"Of course it will. Come Friday."
She was thawing a little, and perhaps he felt this, for there came an eager, yearning note into the full, deep voice which sounded so oddly near, and which, for the moment, obliterated the long years since she had heard it last.
"How's my godson? Flick still in the land of the living, eh?"
"Thank heaven, yes! That dog's the one thing in the world Timmy cares for, I sometimes think."
He felt that she was smiling now.
She heard the question:—"Another three minutes, sir?" and the hasty answer:—"Yes, another three minutes," and then, "Still there, Janet?"
"Of course I am. We'll expect you on Friday, Godfrey, by tea-time, and I hope you'll stay as long as you can. You won't mind having your old room?"
"Rather not!" and then in a hesitating, shamefaced voice:—"I needn't tell you that to me Old Place is home."
It was in a very kindly voice that she answered: "I'm glad you still feel like that, Godfrey."
"Of course I do, and of course I am ashamed of not having written more often. I often think of you all—especially of dear old George—" There came a pause, then the words:—"I want to ask you a question, Janet."

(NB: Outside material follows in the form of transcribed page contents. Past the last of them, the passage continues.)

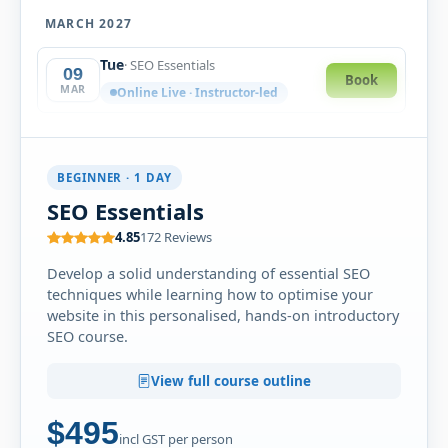
MARCH 2027
Tue
· SEO Essentials
09
Book
MAR
Online Live · Instructor-led
BEGINNER · 1 DAY
SEO Essentials
4.85
172 Reviews
Develop a solid understanding of essential SEO
techniques while learning how to optimise your
website in this personalised, hands-on introductory
SEO course.
View full course outline
$495
incl GST per person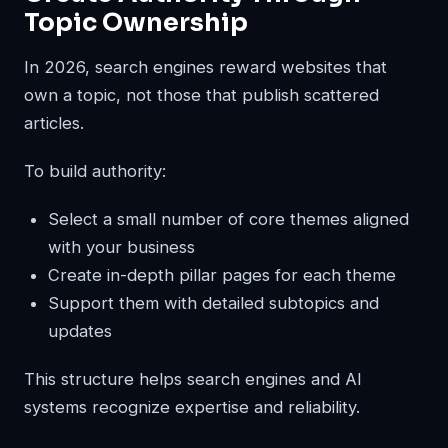
Topic Ownership
In 2026, search engines reward websites that
own a topic, not those that publish scattered
articles.
To build authority:
Select a small number of core themes aligned
with your business
Create in-depth pillar pages for each theme
Support them with detailed subtopics and
updates
This structure helps search engines and AI
systems recognize expertise and reliability.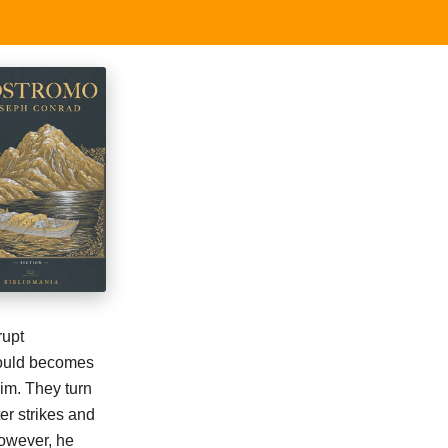
rupt
 Gould becomes
im. They turn
er strikes and
However, he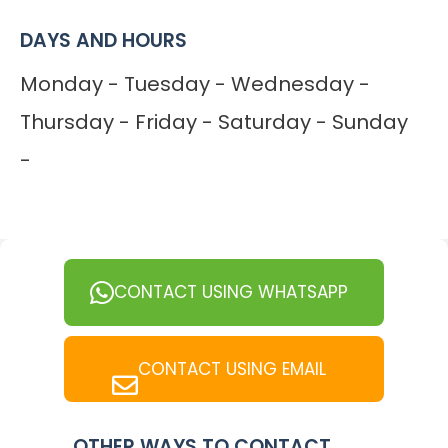
DAYS AND HOURS
Monday - Tuesday - Wednesday -
Thursday - Friday - Saturday - Sunday
-
CONTACT USING WHATSAPP
CONTACT USING EMAIL
OTHER WAYS TO CONTACT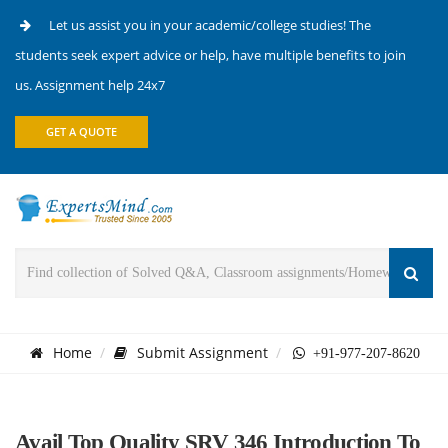
Let us assist you in your academic/college studies! The
students seek expert advice or help, have multiple benefits to join
us. Assignment help 24x7
GET A QUOTE
Home
Submit Assignment
+91-977-207-8620
Avail Top Quality SRV 346 Introduction To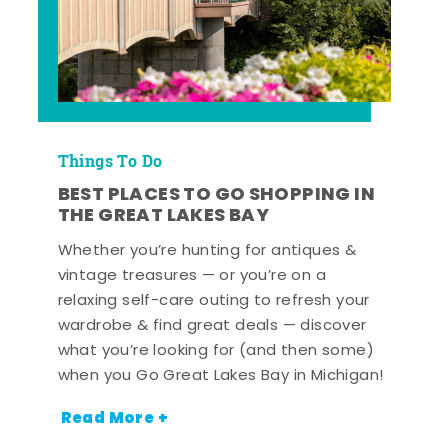
Things To Do
BEST PLACES TO GO SHOPPING IN
THE GREAT LAKES BAY
Whether you’re hunting for antiques &
vintage treasures — or you’re on a
relaxing self-care outing to refresh your
wardrobe & find great deals — discover
what you’re looking for (and then some)
when you Go Great Lakes Bay in Michigan!
Read More +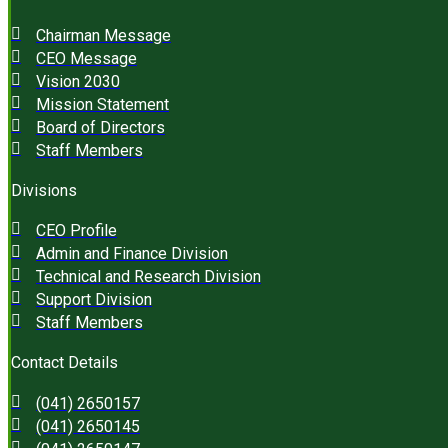
Chairman Message
CEO Message
Vision 2030
Mission Statement
Board of Directors
Staff Members
Divisions
CEO Profile
Admin and Finance Division
Technical and Research Division
Support Division
Staff Members
Contact Details
(041) 2650157
(041) 2650145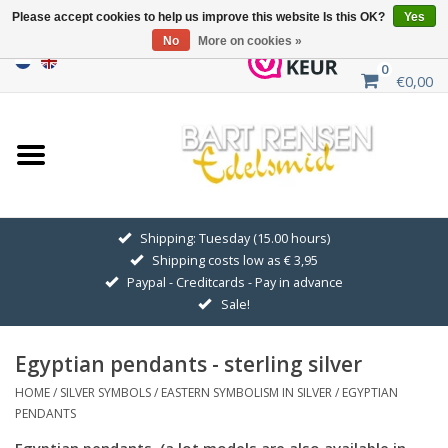
Please accept cookies to help us improve this website Is this OK?
Yes
No
More on cookies »
0
€0,00
Home
Sale
SILVER SYMBOLS
Shipping: Tuesday (15.00 hours)
Shipping costs low as € 3,95
GOLDEN SYMBOLS
Paypal - Creditcards - Pay in advance
Sale!
Pendant Chains
Egyptian pendants - sterling silver
Earrings
HOME
/
SILVER SYMBOLS
/
EASTERN SYMBOLISM IN SILVER
/
EGYPTIAN
PENDANTS
Medallions
Egyptian pendants. (a lot models are also available in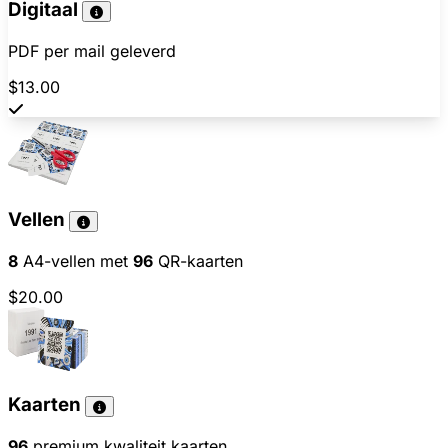
Digitaal
PDF per mail geleverd
$13.00
Vellen
8
A4-vellen met
96
QR-kaarten
$20.00
Kaarten
96
premium kwaliteit kaarten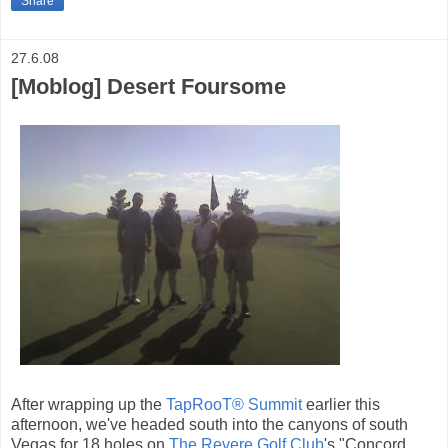
Share
27.6.08
[Moblog] Desert Foursome
After wrapping up the
TapRooT® Summit
earlier this
afternoon, we've headed south into the canyons of south
Vegas for 18 holes on
The Revere Golf Club
's "Concord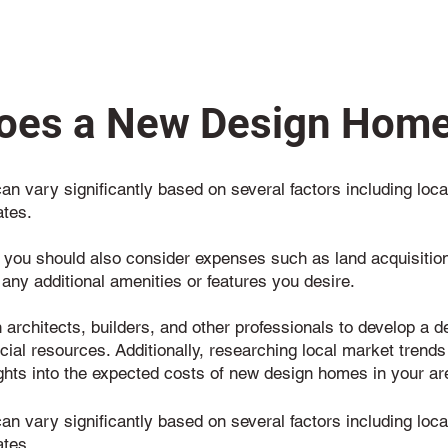
es a New Design Home
n vary significantly based on several factors including locat
ates.
, you should also consider expenses such as land acquisition,
 any additional amenities or features you desire.
th architects, builders, and other professionals to develop a 
ncial resources. Additionally, researching local market trends
ghts into the expected costs of new design homes in your ar
n vary significantly based on several factors including locat
ates.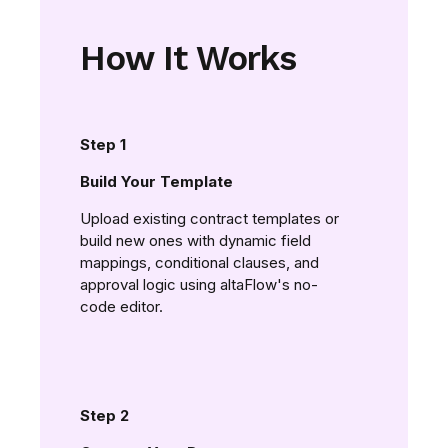
How It Works
Step 1
Build Your Template
Upload existing contract templates or
build new ones with dynamic field
mappings, conditional clauses, and
approval logic using altaFlow's no-
code editor.
Step 2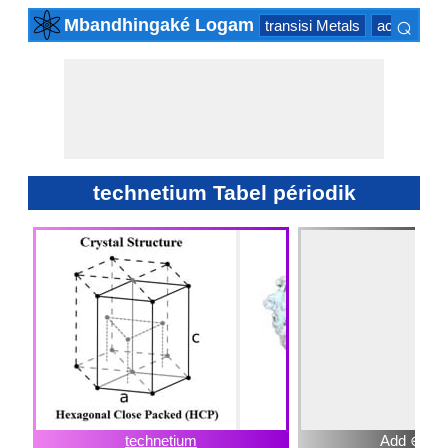
⌕
Mbandhingaké Logam
transisi Metals
actinide Se
×
technetium Tabel périodik
technetium
Add ⊕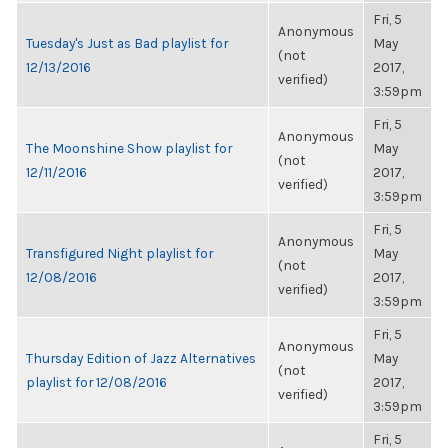
Fri, 5
Anonymous
Tuesday's Just as Bad playlist for
May
(not
12/13/2016
2017,
verified)
3:59pm
Fri, 5
Anonymous
The Moonshine Show playlist for
May
(not
12/11/2016
2017,
verified)
3:59pm
Fri, 5
Anonymous
Transfigured Night playlist for
May
(not
12/08/2016
2017,
verified)
3:59pm
Fri, 5
Anonymous
Thursday Edition of Jazz Alternatives
May
(not
playlist for 12/08/2016
2017,
verified)
3:59pm
Fri, 5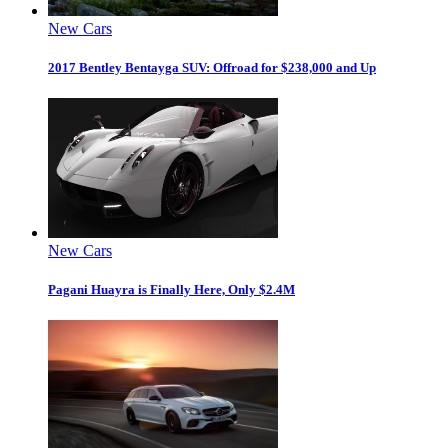
New Cars
2017 Bentley Bentayga SUV: Offroad for $238,000 and Up
New Cars
Pagani Huayra is Finally Here, Only $2.4M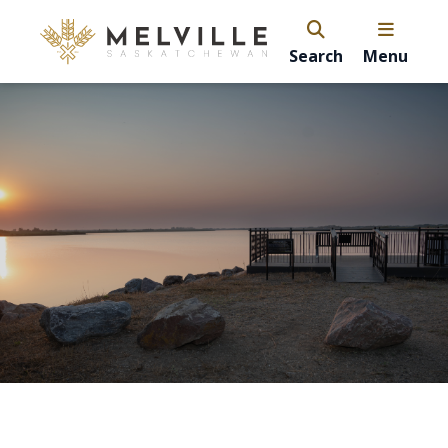
Search
Menu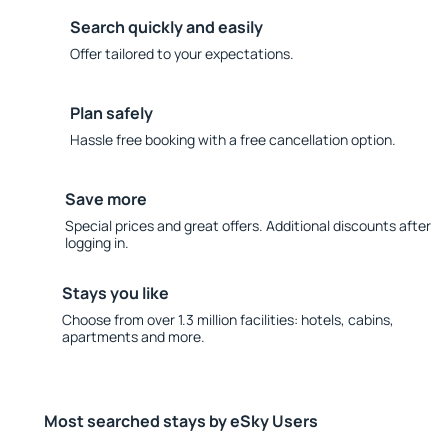
Search quickly and easily
Offer tailored to your expectations.
Plan safely
Hassle free booking with a free cancellation option.
Save more
Special prices and great offers. Additional discounts after
logging in.
Stays you like
Choose from over 1.3 million facilities: hotels, cabins,
apartments and more.
Most searched stays by eSky Users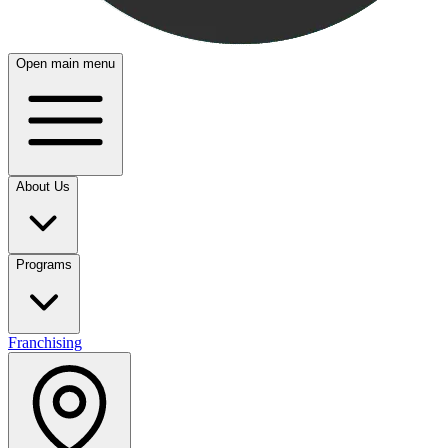
Open main menu
About Us
Programs
Franchising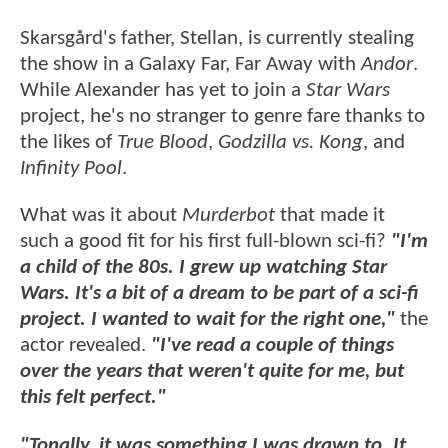
Skarsgård's father, Stellan, is currently stealing
the show in a Galaxy Far, Far Away with
Andor
.
While Alexander has yet to join a
Star Wars
project, he's no stranger to genre fare thanks to
the likes of
True Blood
,
Godzilla vs. Kong
, and
Infinity Pool
.
What was it about
Murderbot
that made it
such a good fit for his first full-blown sci-fi?
"I'm
a child of the 80s. I grew up watching Star
Wars. It's a bit of a dream to be part of a sci-fi
project. I wanted to wait for the right one,"
the
actor revealed.
"I've read a couple of things
over the years that weren't quite for me, but
this felt perfect."
"Tonally, it was something I was drawn to. It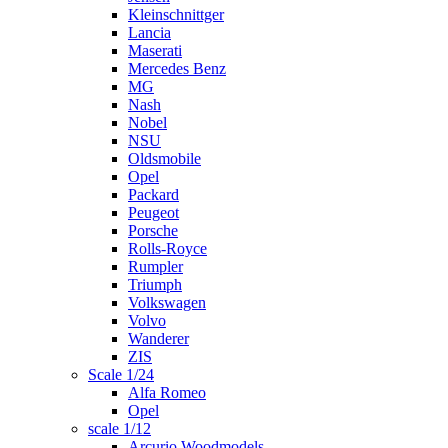
Kleinschnittger
Lancia
Maserati
Mercedes Benz
MG
Nash
Nobel
NSU
Oldsmobile
Opel
Packard
Peugeot
Porsche
Rolls-Royce
Rumpler
Triumph
Volkswagen
Volvo
Wanderer
ZIS
Scale 1/24
Alfa Romeo
Opel
scale 1/12
Arcurio Woodmodels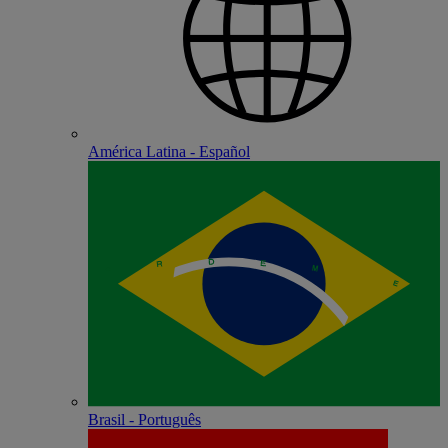
América Latina - Español
Brasil - Português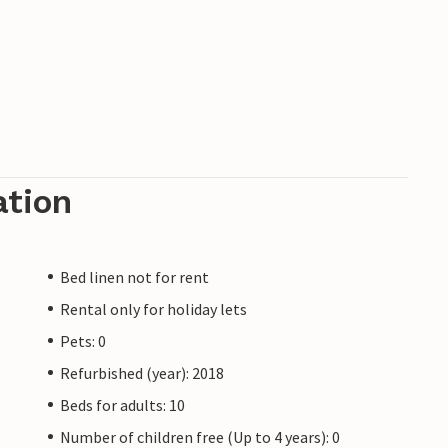
ation
Bed linen not for rent
Rental only for holiday lets
Pets: 0
Refurbished (year): 2018
Beds for adults: 10
Number of children free (Up to 4 years): 0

Janet Tosswill felt quite sure she knew what that question would be. Before linking up with them all again Godfrey wanted to know certain facts about George. While waiting for him to speak she had time to tell herself that this would prove that her husband and Betty, the eldest of her three step-daughters, had been wrong in thinking that Godfrey Radmore knew that George, Betty's twin, had been killed in the autumn of 1916. At that time all correspondence between Radmore and Old Place had ceased for a long time. When it had begun again in 1917, in the form of a chaffing letter and a cheque for five pounds to the writer's godson, Betty had suggested that nothing should be said of George's death in Timmy's answer. Of course Betty's wish had been respected, the more so that Janet herself felt sure that Godfrey did not know. Why, he and George—dear, sunny-natured George—had been like fond brothers in the long ago, before Godfrey's unfortunate love-affair with Betty.
And so it was that when she heard his next words they took her entirely by surprise, for it was such an unimportant, as well as unexpected, question that the unseen speaker asked.
"Has Mrs. Crofton settled down at The Trellis House yet?"
"She's arriving to-day, I believe. When she first thought of coming here she wrote John such a nice letter, saying she was a friend of yours, and that you had told her about Beechfield. Luckily, The Trellis House was to let, so John wrote and told her about it."
Then, at last, came a more intimate question. The man's voice at the other end of the telephone became diffident—hesitating:—"Are you all right? Everything as usual?"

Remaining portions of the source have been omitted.